Lately, on urging from several people, I have started using TextMate. (which, btw, supports SCR now) TextMate was deceptively simple at first glance. Maybe it was just me, but I didn't see much to get me excited about it. But after having used it for a few weeks, I'm amazed. Every time I think "I wish it could do x feature", I find that it already does! TextMate is way ahead of me and already knows my meager needs and is ready for me to graduate to bigger and better needs too! We definitely don't lack for great choices in text editors for the platform.
Software that is quietly and elegantly meeting the needs, even those unanticipated, is what quality in software engineering is all about.
Matthew pointed out some new "can't live without" features of TextMate and some "miss em" things from TextWrangler. I'm right with him on most of those. By far my most missed feature is that Block Undo magic. Incredible how useful that is and how much I miss it now.

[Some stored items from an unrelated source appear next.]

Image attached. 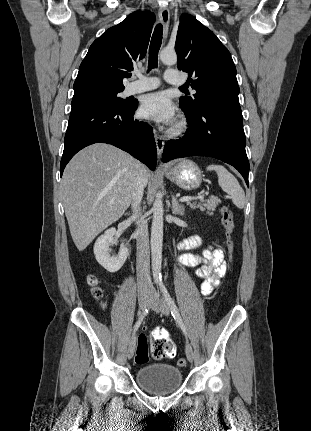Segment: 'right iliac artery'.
Returning <instances> with one entry per match:
<instances>
[{"instance_id":"82829eb1","label":"right iliac artery","mask_w":311,"mask_h":431,"mask_svg":"<svg viewBox=\"0 0 311 431\" xmlns=\"http://www.w3.org/2000/svg\"><path fill=\"white\" fill-rule=\"evenodd\" d=\"M148 312H149V308L145 306V307L142 309V312H141V314H140V316H139V318H138V320H137V322H136V324H135V326H134L133 334H135V332L138 330L139 326L141 325V323H142L143 319H144V318H145V316L148 314Z\"/></svg>"}]
</instances>
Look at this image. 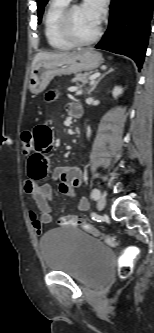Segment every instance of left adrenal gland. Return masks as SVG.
<instances>
[{"mask_svg": "<svg viewBox=\"0 0 154 333\" xmlns=\"http://www.w3.org/2000/svg\"><path fill=\"white\" fill-rule=\"evenodd\" d=\"M113 71V69H109L105 74H103L101 77H99L93 84V86L91 87V89L88 91V94L92 93L95 88L97 87L98 83L101 81V79H103L107 74L111 73Z\"/></svg>", "mask_w": 154, "mask_h": 333, "instance_id": "left-adrenal-gland-1", "label": "left adrenal gland"}]
</instances>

Finally, speaking of quality software, IE6 is not. Well, when it comes to CSS support anyway. I am really sick of trying to make this new project (an Unsanity project that hopefully will be seen in the not too distant future) work in IE. Sometimes tables are very very tempting. Float this!!!! Also, I tried IE7 just for fun... and I'm not impressed. Couple million in budget can't do better? Apparently Rentzsch and others agree. I'd happily settle for a complete lack of innovation in exchange for Firefox/Safari/etc level standards support. Not that that would help any of us for the next several years... ah, legacy support.